Observó el bote alejarse remando mientras el hombre maldecía. Luego vio que largaba la vela y empezaba a deslizarse suavemente por las aguas poco profundas. Entonces fue a tientas hasta el pañol del pan. Vio filtrarse la luz por la bisagra de la tablilla que pivotaba, tocó con los nudillos y oyó la voz de Diana preguntar:
—¿Quién es?
—Jack.
La portezuela se abrió y vio a Diana sentada junto a un farol con una pistola en el regazo. La atmósfera era asfixiante y la llama del farol era muy pequeña. Diana se puso un dedo sobre los labios y dijo:
—Silencio… Se ha comido todo lo que había en la cesta y ahora está dormido. No había comido nada en todo el día. ¿No le parece increíble?
Jack había pensado también en el desayuno, pues su estómago se lo estaba pidiendo desde hacía rato, y sintió una gran decepción.
—Tiene que despertarse ahora. Vamos a subir a la chalana porque la marea está a punto de cambiar.

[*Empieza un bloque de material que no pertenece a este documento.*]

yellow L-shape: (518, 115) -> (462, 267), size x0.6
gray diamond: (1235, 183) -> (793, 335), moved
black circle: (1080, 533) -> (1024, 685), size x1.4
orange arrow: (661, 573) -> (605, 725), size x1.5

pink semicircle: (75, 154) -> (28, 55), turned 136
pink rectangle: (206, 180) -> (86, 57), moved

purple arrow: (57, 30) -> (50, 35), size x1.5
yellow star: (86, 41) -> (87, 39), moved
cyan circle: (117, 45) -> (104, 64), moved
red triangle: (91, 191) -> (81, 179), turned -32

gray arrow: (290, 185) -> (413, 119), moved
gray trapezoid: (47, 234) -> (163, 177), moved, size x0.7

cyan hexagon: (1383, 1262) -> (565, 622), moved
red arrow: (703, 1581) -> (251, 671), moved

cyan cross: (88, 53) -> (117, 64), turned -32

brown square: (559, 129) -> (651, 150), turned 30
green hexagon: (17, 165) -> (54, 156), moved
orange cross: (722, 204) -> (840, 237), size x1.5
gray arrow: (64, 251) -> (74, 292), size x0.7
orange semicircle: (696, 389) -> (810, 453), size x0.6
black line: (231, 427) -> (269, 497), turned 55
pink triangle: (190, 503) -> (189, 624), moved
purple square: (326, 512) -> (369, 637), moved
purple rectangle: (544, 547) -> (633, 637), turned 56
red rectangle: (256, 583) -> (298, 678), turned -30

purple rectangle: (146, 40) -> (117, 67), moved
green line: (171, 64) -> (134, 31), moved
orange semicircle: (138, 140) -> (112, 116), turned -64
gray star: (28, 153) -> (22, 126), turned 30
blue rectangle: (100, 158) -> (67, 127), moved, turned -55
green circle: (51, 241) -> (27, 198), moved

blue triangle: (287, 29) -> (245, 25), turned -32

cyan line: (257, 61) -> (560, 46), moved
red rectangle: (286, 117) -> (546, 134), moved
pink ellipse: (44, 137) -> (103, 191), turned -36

Le sacudieron para despertarle y él les siguió hasta la cubierta con el montón de papeles bien sujeto.
En relación con su tamaño, los costados del
Arcturus
no eran muy altos, pero, a pesar de eso, la chalana estaba mucho más baja.
—¿Tenemos que cambiar de barco? —preguntó Stephen.
—Sí —respondió Jack.
—¿No sería mejor esperar a que subiera más la marea y la lancha estuviera más cerca de la cubierta?
—Su posición relativa seguiría siendo la misma, te lo aseguro. Además, ya la marea ha alcanzado su nivel máximo. Tú has saltado muchas veces a lanchas que estaban más bajas, Stephen.
—Estaba pensando en Diana.
—¡Ah, Diana! Saltará sin dificultad. Tú la ayudas a pasar por encima de la borda y yo la cogeré cuando caiga en la chalana. ¿Dónde está su baúl, Diana? Stephen, sujeta ese cabo y tira de él hacia abajo despacio cuando te diga.
Entonces pasó por encima de la borda, se colocó en el pescante y luego se agarró a una vigota con la mano izquierda y bajó a la chalana.
—¡Tira hacia abajo! —gritó y enseguida el pequeño baúl bajó hasta la chalana—. ¡Ahora Diana!
Le indicó que pusiera los pies en el pescante y luego gritó:
—¡Cuidado con las enaguas! ¡Salta!
—¡Al diablo con las enaguas! —dijo Diana y saltó.
Jack la cogió con el brazo sano.
—Nadie podría decir que es usted ligera, Diana —dijo con la cara enrojecida mientras la ponía de pie en el suelo entre los botes con cebo, de los cuales salía un repugnante olor a calamares descompuestos—. ¡Vamos, Stephen!
En el muelle se oían pasar los coches y en el puerto se oían voces y se veían oscilar las luces de los faroles.